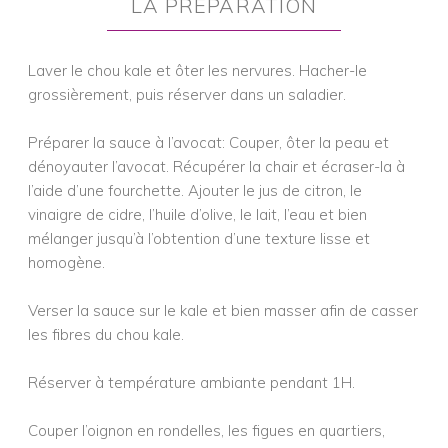
LA PRÉPARATION
Laver le chou kale et ôter les nervures. Hacher-le
grossièrement, puis réserver dans un saladier.
Préparer la sauce à l’avocat: Couper, ôter la peau et
dénoyauter l’avocat. Récupérer la chair et écraser-la à
l’aide d’une fourchette. Ajouter le jus de citron, le
vinaigre de cidre, l’huile d’olive, le lait, l’eau et bien
mélanger jusqu’à l’obtention d’une texture lisse et
homogène.
Verser la sauce sur le kale et bien masser afin de casser
les fibres du chou kale.
Réserver à température ambiante pendant 1H.
Couper l’oignon en rondelles, les figues en quartiers,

Assignment:
Reproduce, with both ends included, the lines from the one holding "mélanger jusqu’à l’obtention" to the end of the records above.

Exercise answer:
mélanger jusqu’à l’obtention d’une texture lisse et
homogène.
Verser la sauce sur le kale et bien masser afin de casser
les fibres du chou kale.
Réserver à température ambiante pendant 1H.
Couper l’oignon en rondelles, les figues en quartiers,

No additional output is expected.